Is anybody dying to see Jim Thome swing again? Was anybody dying to see Jim Thome swing back then?
OTHER THAN THE TEXAS RANGERS — does anybody care about the Texas Rangers, even in Texas? — the most nondescript team in baseball is the LA Angels. Even with Shohei Ohtani, the best player of his generation, arguably any generation. Even with Mike Trout, 1A in the Best Player sweepstakes. I’m not sure how this is possible.
They play their home games in kind of a Disney-fied ballpark just off a freeway in the equally unremarkable town of Anaheim. Let’s go to an Angels game, kids! They have a waterfall!
They’ve made the playoffs once since 2013, they haven’t been to a World Series since 2002. Take away ‘02, they haven’t made a World Series in their entire existence, starting in 1961. That’s only 62 years.
They excel at spending money on players who don’t deserve it. See; Pujols, Albert. Also Josh Hamilton and Anthony Rendon.
With Trout and Ohtani together since 2018, the Angels don’t have a winning record.
Plus, they’re the Angels. Raise your hand if you’ve ever stayed up late to watch an entire Angels game.
They exist in the 2nd-largest market in the country, and they make news only with Ohtani trade speculation. And really, unless you’re a fan of a team interested in acquiring Ohtani, how much attention have you paid to that?
Name five Angels, win a bag of In-N-Out fries.
BECAUSE TV IS MY LIFE. . . I understand that the Justified revival is set in. . . Detroit? At least partly? Not sure how that works. I am sure of this: As much as I liked the original that ran 2010-15, I didn’t like its portrayal of Kentuckians generally, and the fact that lots of the “Kentucky’’ scenes were obviously filmed in California.
Hollywood tends to view anyone breathing south of Mason-Dixon to be inbred and illiterate. The characters in Justified were no exception. That pissed me off. So did the brown hills that back-dropped scenes supposedly picturing the coal towns of eastern K-Y.

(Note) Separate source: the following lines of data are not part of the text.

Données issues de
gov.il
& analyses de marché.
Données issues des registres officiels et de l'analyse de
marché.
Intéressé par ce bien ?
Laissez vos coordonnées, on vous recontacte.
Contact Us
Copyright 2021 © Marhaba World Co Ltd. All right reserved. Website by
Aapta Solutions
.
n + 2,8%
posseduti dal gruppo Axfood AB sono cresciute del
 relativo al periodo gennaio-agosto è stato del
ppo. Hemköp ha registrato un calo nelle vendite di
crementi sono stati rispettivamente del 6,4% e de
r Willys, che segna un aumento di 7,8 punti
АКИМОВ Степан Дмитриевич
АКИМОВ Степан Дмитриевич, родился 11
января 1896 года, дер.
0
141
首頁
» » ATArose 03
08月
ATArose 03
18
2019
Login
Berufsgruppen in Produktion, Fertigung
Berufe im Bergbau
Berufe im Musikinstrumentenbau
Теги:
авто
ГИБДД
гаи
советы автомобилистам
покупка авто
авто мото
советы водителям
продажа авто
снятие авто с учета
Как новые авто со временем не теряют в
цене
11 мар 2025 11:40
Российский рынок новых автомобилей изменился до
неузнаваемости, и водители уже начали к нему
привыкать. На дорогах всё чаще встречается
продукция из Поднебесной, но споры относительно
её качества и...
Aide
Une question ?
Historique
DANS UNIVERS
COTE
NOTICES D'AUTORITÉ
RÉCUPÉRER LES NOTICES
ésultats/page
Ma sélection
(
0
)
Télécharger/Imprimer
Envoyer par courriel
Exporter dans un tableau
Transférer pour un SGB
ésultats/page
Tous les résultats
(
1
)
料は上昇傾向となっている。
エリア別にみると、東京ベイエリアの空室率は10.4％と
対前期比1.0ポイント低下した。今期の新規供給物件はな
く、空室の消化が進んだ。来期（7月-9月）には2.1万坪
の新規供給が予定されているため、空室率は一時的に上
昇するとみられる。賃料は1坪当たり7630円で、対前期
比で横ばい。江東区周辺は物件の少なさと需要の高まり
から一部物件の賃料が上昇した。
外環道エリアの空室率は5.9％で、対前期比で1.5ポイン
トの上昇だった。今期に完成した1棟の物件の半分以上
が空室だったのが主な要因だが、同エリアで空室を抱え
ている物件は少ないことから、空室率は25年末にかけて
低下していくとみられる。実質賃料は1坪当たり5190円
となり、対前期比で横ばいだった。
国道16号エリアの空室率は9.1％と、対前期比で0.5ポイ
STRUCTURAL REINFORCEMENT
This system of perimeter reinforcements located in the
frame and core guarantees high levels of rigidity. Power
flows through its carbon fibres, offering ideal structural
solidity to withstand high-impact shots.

The Ringer declares Justified “the greatest TV show of the 21st century thus far.’’ Um, no. But its revival should be as good as anything on now.
I LOVE THAT THE REDS SELL DOMESTIC BEER FOR 3 BUCKS ON TUESDAYS. That is all.

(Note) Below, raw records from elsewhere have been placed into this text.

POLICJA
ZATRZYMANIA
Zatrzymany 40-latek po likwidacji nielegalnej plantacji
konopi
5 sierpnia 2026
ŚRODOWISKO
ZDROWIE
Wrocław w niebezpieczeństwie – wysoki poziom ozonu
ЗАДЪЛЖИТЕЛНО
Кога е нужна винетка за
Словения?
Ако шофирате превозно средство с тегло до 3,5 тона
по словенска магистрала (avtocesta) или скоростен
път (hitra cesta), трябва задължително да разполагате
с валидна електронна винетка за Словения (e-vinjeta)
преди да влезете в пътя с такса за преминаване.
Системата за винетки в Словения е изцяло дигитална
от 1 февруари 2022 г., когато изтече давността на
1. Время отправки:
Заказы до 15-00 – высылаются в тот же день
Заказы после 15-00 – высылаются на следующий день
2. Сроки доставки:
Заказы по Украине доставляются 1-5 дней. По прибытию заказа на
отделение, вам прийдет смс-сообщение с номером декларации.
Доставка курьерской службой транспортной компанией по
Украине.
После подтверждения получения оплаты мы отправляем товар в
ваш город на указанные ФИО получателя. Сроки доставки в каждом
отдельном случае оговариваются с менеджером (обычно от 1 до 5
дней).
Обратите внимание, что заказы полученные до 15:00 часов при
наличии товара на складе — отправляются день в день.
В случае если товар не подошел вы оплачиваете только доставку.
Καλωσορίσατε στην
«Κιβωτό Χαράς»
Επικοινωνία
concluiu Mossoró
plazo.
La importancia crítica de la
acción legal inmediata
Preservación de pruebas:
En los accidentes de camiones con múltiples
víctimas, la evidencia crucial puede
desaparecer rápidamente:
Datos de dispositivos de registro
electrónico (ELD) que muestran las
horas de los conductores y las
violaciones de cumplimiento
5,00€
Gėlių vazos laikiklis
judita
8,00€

TUNE O’ THE DAY. . . A precious pop cupcake that came out just after my college girlfriend dumped me. I wore it out. It didn’t help.
Amazing what winning and exciting baseball will do for ticket sales. My brother and his friend have tickets for tonight. Hope the weather plays nice for a change.
Detroit was Elmore Leonard's real stomping ground. Justified grew out of a short piece titled Raylan. I always loved that Leonard was involved in the series until his death before the final season. The quality of the writing holds up.
Some scenes are shot in West Virginia in the old show. I know the characterizations bug you badly, but my friends from Eastern Kentucky laugh their butts off when there is opportunity. Lots of Florida nincompoops and other transplants who think they rule the yokels. Many of them die learning the truth.
We always laugh about the Tates Creek Bridge and Raylan running back and forth from Lexington to Harlan like it is a short trip. They pulled that same distance shtick in the movie Elizabethtown. Louisville to Etown and Nashville seemed to take about twenty minutes.
The cat is mad at me because thunder and lightning kept both of us awake most of the night. Still managed to get to yoga this morning, a bit late. Blacktopping/resurfacing going on in front of our driveway and at least a mile altogether. Planning on a nap myself. Both of us are grumpy.
I get that Elly is a wonderful addition to the Reds, but as exciting as he is, I am more excited by Matt McClain. He seems like a 15 year player that, baring injuries, could be a 3000 hit guy playing great defense.